During the 2009-19 super cycle underperforming and/or strategically questionable assets could sit in aerospace and defense companies’ portfolios with little notice from sell side analysts or activist investors, but current market dynamics now dictate more streamlined and focused portfolios.
After seeing limited consolidation activity over the past few years, sellers are finally accepting lower multiples, which will fuel a steadier pipeline of commercial aerospace deals in 2022.

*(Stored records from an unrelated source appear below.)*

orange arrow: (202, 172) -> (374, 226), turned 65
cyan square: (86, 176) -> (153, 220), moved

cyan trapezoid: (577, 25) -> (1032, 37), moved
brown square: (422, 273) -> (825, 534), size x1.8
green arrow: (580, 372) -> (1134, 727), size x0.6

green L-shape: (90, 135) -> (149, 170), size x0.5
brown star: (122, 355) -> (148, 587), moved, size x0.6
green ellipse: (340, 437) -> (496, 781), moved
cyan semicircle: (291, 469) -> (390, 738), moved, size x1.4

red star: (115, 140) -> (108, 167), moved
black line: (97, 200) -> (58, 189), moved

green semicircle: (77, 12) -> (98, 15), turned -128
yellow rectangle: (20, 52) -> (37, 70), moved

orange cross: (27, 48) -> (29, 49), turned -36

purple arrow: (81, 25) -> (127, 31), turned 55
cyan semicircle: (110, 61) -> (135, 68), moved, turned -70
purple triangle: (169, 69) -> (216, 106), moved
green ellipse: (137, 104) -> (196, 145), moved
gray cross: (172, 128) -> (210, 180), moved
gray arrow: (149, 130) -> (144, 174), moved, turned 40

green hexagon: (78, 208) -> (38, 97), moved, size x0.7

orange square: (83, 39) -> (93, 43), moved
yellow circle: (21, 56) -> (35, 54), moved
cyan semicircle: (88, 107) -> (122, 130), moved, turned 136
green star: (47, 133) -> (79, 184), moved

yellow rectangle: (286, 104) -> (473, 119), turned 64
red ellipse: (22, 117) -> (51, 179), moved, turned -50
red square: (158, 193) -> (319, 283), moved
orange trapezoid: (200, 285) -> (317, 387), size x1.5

Private equity firms and strategic buyers will need to sharpen their pencils early in 2022 to be prepared to move quickly on these assets.
Air Cargo will Remain Strong
E-commerce and auto manufacturing, which combined account for roughly 30% of air cargo, coupled with elevated containership pricing will drive air freight volume higher this year. At the same time, passenger belly space supply constraints will conspire to keep yields high.
Airbus has responded to booming air freight demand and looming emissions regulations impacting the legacy Boeing freighters from 2027 onwards by launching its first dedicated freighter aircraft, the A350F, in over a decade; Boeing has followed close on the heels of Airbus with the recent 777-8F launch.
Conversions are also booming. Despite additional capacity coming online and plenty of feedstock from retiring aircraft, widebody conversion slots are sold out through 2025.
Sustainability Drives Innovation
Growing desire to improve aviation’s environmental footprint is a silver lining of the COVID-19 downturn. As Rolls Royce Director of Aerospace Technology & Future Programs Alan Newby stated, “There is general pressure from both the public and government to try and grow back greener.”
Despite financial pressures, airlines are taking early steps to meet the 2050 net-zero emissions goal established ahead of the UN Climate Change Conference (COP26) in November 2021.
Sustainable Aviation Fuel (SAF) commitments increased fivefold in 2021, but SAF is not a panacea; there is significant variability in the emission savings relative to jet fuel based on feedstock and processing, and the forecasted supply in 2030 will only meet ~5% of airlines total fuel needs.
SAF is still a positive development, but 2022 will be memorable instead for the number of revolutionary low-emission, low-operating cost propulsion concepts that move from paper drawings to live demonstrations.
These technologies will not align with large aircraft for two or more decades, but start-up and legacy OEMs will still garner hundreds of new commitments this year for disruptive regional and commuter aircraft that can reshape travel under 1,000 miles and help enable longer-term upmarket applications.